This chapter describes Immune Algorithms.

Immune System

Immune Algorithms belong to the Artificial Immune Systems field of study concerned with computational methods inspired by the process and mechanisms of the biological immune system.

A simplified description of the immune system is an organ system intended to protect the host organism from the threats posed to it from pathogens and toxic substances. Pathogens encompass a range of micro-organisms such as bacteria, viruses, parasites and pollen. The traditional perspective regarding the role of the immune system is divided into two primary tasks: the detection and elimination of pathogen. This behavior is typically referred to as the differentiation of self (molecules and cells that belong to the host organisms) from potentially harmful non-self. More recent perspectives on the role of the system include a maintenance system [Cohen2001a], and a cognitive system [Varela1994].

The architecture of the immune system is such that a series of defensive layers protect the host. Once a pathogen makes it inside the host, it must contend with the innate and acquired immune system. These interrelated immunological sub-systems are comprised of many types of cells and molecules produced by specialized organs and processes to address the self-nonself problem at the lowest level using chemical bonding, where the surfaces of cells and molecules interact with the surfaces of pathogen.
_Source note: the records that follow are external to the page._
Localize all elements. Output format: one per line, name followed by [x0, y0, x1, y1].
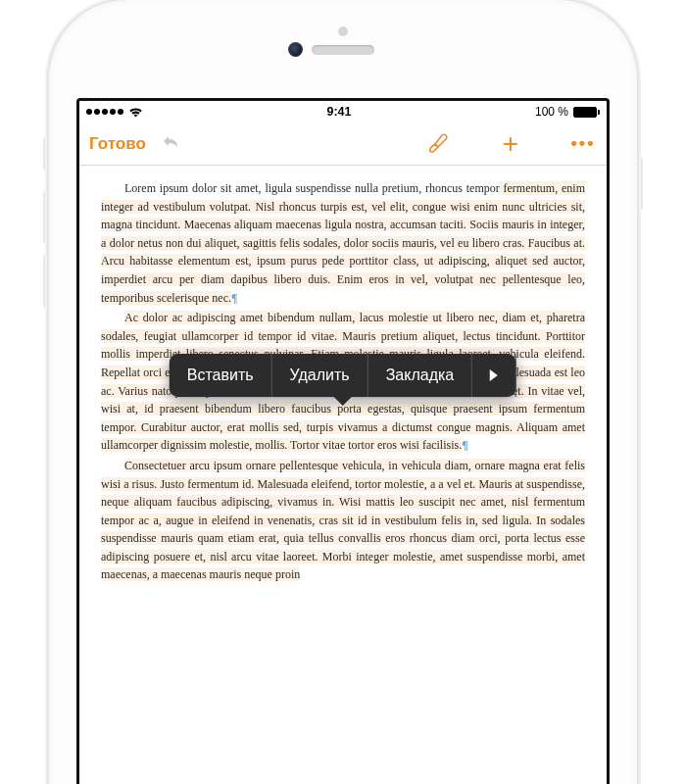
document-body[interactable]: Lorem ipsum dolor sit amet, ligula suspe…: [79, 166, 607, 584]
done-button[interactable]: Готово: [89, 134, 146, 154]
more-button[interactable]: •••: [569, 133, 597, 154]
status-bar: 9:41 100 %: [79, 101, 607, 122]
menu-bookmark[interactable]: Закладка: [368, 354, 473, 397]
pilcrow-icon: ¶: [462, 438, 467, 452]
toolbar: Готово + •••: [79, 122, 607, 166]
menu-pointer: [333, 396, 353, 406]
menu-more[interactable]: [472, 354, 516, 397]
status-left: [86, 107, 143, 118]
signal-strength-icon: [86, 109, 123, 115]
battery-icon: [573, 107, 600, 118]
context-menu: Вставить Удалить Закладка: [170, 354, 516, 397]
p3-highlight: Consectetuer arcu ipsum ornare pellentes…: [101, 459, 585, 582]
screen: 9:41 100 % Готово: [76, 98, 610, 784]
chevron-right-icon: [488, 368, 500, 382]
menu-delete[interactable]: Удалить: [272, 354, 368, 397]
undo-button[interactable]: [160, 132, 181, 156]
front-camera: [288, 42, 303, 57]
paragraph-1[interactable]: Lorem ipsum dolor sit amet, ligula suspe…: [101, 179, 585, 307]
power-button[interactable]: [637, 157, 643, 210]
paragraph-3[interactable]: Consectetuer arcu ipsum ornare pellentes…: [101, 457, 585, 584]
menu-paste[interactable]: Вставить: [170, 354, 272, 397]
proximity-sensor: [338, 26, 348, 36]
status-right: 100 %: [535, 105, 600, 119]
wifi-icon: [128, 107, 143, 118]
status-time: 9:41: [326, 105, 351, 119]
battery-percent: 100 %: [535, 105, 568, 119]
p1-lead: Lorem ipsum dolor sit amet, ligula suspe…: [124, 181, 500, 195]
speaker-grille: [312, 45, 374, 55]
format-brush-button[interactable]: [424, 132, 452, 156]
phone-body: 9:41 100 % Готово: [49, 0, 637, 784]
pilcrow-icon: ¶: [231, 291, 237, 305]
add-button[interactable]: +: [497, 130, 524, 158]
p1-highlight: fermentum, enim integer ad vestibulum vo…: [101, 181, 585, 305]
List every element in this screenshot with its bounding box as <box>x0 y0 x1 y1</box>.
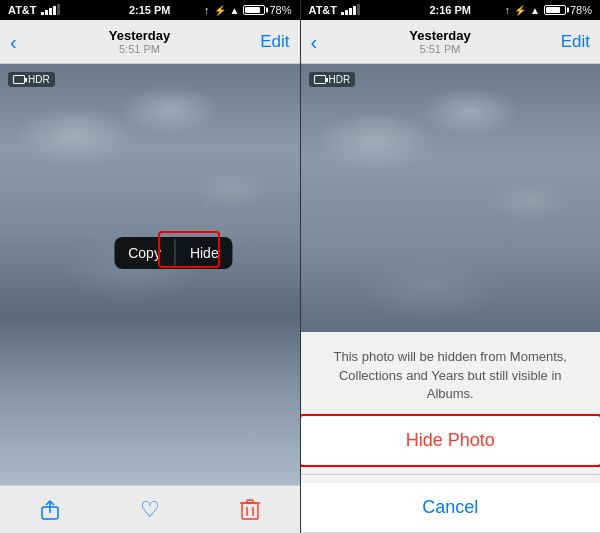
cloud-2a <box>315 111 435 171</box>
hdr-label-2: HDR <box>329 74 351 85</box>
arrow-2: ↑ <box>505 4 511 16</box>
svg-rect-4 <box>247 500 253 503</box>
bar4 <box>53 6 56 15</box>
heart-icon-1: ♡ <box>140 497 160 523</box>
action-sheet-message: This photo will be hidden from Moments, … <box>301 332 601 415</box>
carrier-2: AT&T <box>309 4 338 16</box>
bar3 <box>49 8 52 15</box>
share-icon-1 <box>39 499 61 521</box>
bt-2: ⚡ <box>514 5 526 16</box>
edit-button-1[interactable]: Edit <box>260 32 289 52</box>
cloud-layer-1 <box>0 64 300 485</box>
back-button-1[interactable]: ‹ <box>10 32 19 52</box>
panel-2: AT&T 2:16 PM ↑ ⚡ ▲ 78% ‹ Yesterday <box>301 0 601 533</box>
status-bar-2: AT&T 2:16 PM ↑ ⚡ ▲ 78% <box>301 0 601 20</box>
status-right-2: ↑ ⚡ ▲ 78% <box>505 4 592 16</box>
hdr-label-1: HDR <box>28 74 50 85</box>
wifi-1: ▲ <box>230 5 240 16</box>
bar2 <box>45 10 48 15</box>
photo-area-2: HDR This photo will be hidden from Momen… <box>301 64 601 533</box>
nav-subtitle-2: 5:51 PM <box>409 43 470 55</box>
bar1 <box>41 12 44 15</box>
photo-area-1[interactable]: HDR Copy Hide <box>0 64 300 485</box>
hdr-icon-2 <box>314 75 326 84</box>
time-1: 2:15 PM <box>129 4 171 16</box>
back-chevron-1: ‹ <box>10 32 17 52</box>
bt-1: ⚡ <box>214 5 226 16</box>
nav-bar-1: ‹ Yesterday 5:51 PM Edit <box>0 20 300 64</box>
cloud-1a <box>15 106 135 166</box>
battery-fill-1 <box>245 7 259 13</box>
signal-bars-2 <box>341 5 360 15</box>
arrow-1: ↑ <box>204 4 210 16</box>
cloud-1d <box>120 85 220 135</box>
status-left-1: AT&T <box>8 4 60 16</box>
back-chevron-2: ‹ <box>311 32 318 52</box>
bar2-4 <box>353 6 356 15</box>
status-left-2: AT&T <box>309 4 361 16</box>
bar5 <box>57 4 60 15</box>
cloud-1b <box>190 169 270 209</box>
svg-rect-2 <box>242 503 258 519</box>
nav-center-2: Yesterday 5:51 PM <box>409 28 470 55</box>
bar2-2 <box>345 10 348 15</box>
carrier-1: AT&T <box>8 4 37 16</box>
cloud-2d <box>420 87 520 137</box>
cloud-2c <box>360 252 500 322</box>
nav-bar-2: ‹ Yesterday 5:51 PM Edit <box>301 20 601 64</box>
battery-1 <box>243 5 265 15</box>
favorite-button-1[interactable]: ♡ <box>130 490 170 530</box>
signal-bars-1 <box>41 5 60 15</box>
edit-button-2[interactable]: Edit <box>561 32 590 52</box>
time-2: 2:16 PM <box>429 4 471 16</box>
context-menu: Copy Hide <box>114 237 232 269</box>
hdr-badge-1: HDR <box>8 72 55 87</box>
cloud-2b <box>490 181 570 221</box>
bottom-toolbar-1: ♡ <box>0 485 300 533</box>
nav-subtitle-1: 5:51 PM <box>109 43 170 55</box>
sheet-divider-3 <box>301 474 601 475</box>
hide-menu-item[interactable]: Hide <box>176 237 233 269</box>
nav-title-2: Yesterday <box>409 28 470 43</box>
battery-pct-1: 78% <box>269 4 291 16</box>
back-button-2[interactable]: ‹ <box>311 32 320 52</box>
battery-pct-2: 78% <box>570 4 592 16</box>
sheet-gap <box>301 466 601 474</box>
wifi-2: ▲ <box>530 5 540 16</box>
action-sheet: This photo will be hidden from Moments, … <box>301 332 601 533</box>
panel-1: AT&T 2:15 PM ↑ ⚡ ▲ 78% ‹ Yesterday <box>0 0 300 533</box>
nav-center-1: Yesterday 5:51 PM <box>109 28 170 55</box>
share-button-1[interactable] <box>30 490 70 530</box>
trash-icon-1 <box>240 499 260 521</box>
hide-photo-wrapper: Hide Photo <box>301 416 601 465</box>
hdr-badge-2: HDR <box>309 72 356 87</box>
status-bar-1: AT&T 2:15 PM ↑ ⚡ ▲ 78% <box>0 0 300 20</box>
bar2-5 <box>357 4 360 15</box>
hdr-icon-1 <box>13 75 25 84</box>
cancel-button[interactable]: Cancel <box>301 483 601 532</box>
delete-button-1[interactable] <box>230 490 270 530</box>
copy-menu-item[interactable]: Copy <box>114 237 175 269</box>
hide-photo-button[interactable]: Hide Photo <box>301 416 601 465</box>
nav-title-1: Yesterday <box>109 28 170 43</box>
bar2-3 <box>349 8 352 15</box>
status-right-1: ↑ ⚡ ▲ 78% <box>204 4 291 16</box>
battery-fill-2 <box>546 7 560 13</box>
bar2-1 <box>341 12 344 15</box>
battery-2 <box>544 5 566 15</box>
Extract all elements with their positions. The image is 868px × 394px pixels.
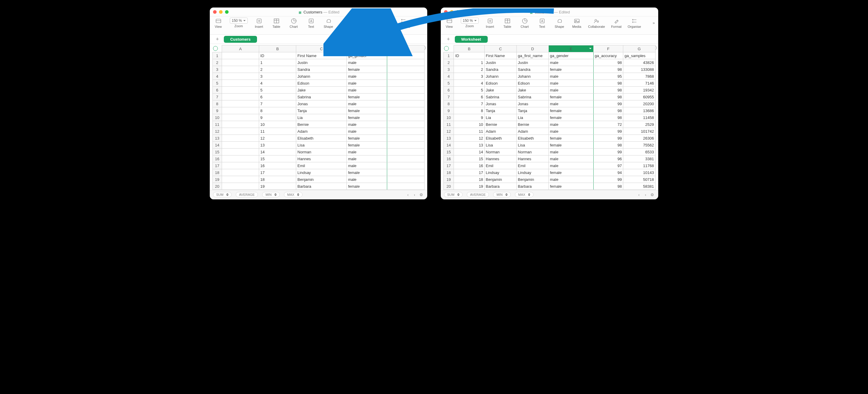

The adaptive immune system, also referred to as the acquired immune system, is named such because it is responsible for specializing a defense for the host organism based on the specific pathogen to which it is exposed. Unlike the innate immune system, the acquired immune system is present only in vertebrates (animals with a spinal column). The system retains a memory of exposures which it has encountered. This memory is recalled on reinfection exhibiting a learned pathogen identification. This learning process may be divided into two types of response. The first or primary response occurs when the system encounters a novel pathogen. The system is slow to respond, potentially taking a number of weeks to clear the infection. On re-encountering the same pathogen again, the system exhibits a secondary response, applying what was learned in the primary response and clearing up the infection rapidly. The memory the system acquires in the primary response is typically long lasting, providing pathogenic immunity for the lifetime of the host, two common examples of which are the chickenpox and measles. White blood cells called lymphocytes (or leukocytes) are the most important cell in the acquired immune system. Lymphocytes are involved in both the identification and elimination of pathogen, and recirculate within the host organisms body in the blood and lymph (the fluid that permeates tissue).

Artificial Immune Systems

Artificial Immune Systems (AIS) is a sub-field of Computational Intelligence motivated by immunology (primarily mammalian immunology) that emerged in the early 1990s (for example [Bersini1990] [Ishida1990]), based on the proposal in the late 1980s to apply theoretical immunological models to machine learning and automated problem solving (such as [Hoffmann1986] [Farmer1986]). The early works in the field were inspired by exotic theoretical models (immune network theory) and were applied to machine learning, control and optimization problems. The approaches were reminiscent of paradigms such as Artificial Neural Networks, Genetic Algorithms, Reinforcement Learning, and Learning Classifier Systems. The most formative works in giving the field an identity were those that proposed the immune system as an analogy for information protection systems in the field of computer security. The classical examples include Forrest et al.'s Computer Immunity [Forrest1994] [Forrest1997a] and Kephart's Immune Anti-Virus [Kephart1994] [Kephart1995]. These works were formative for the field because they provided an intuitive application domain that captivated a broader audience and assisted in differentiating the work as an independent sub-field.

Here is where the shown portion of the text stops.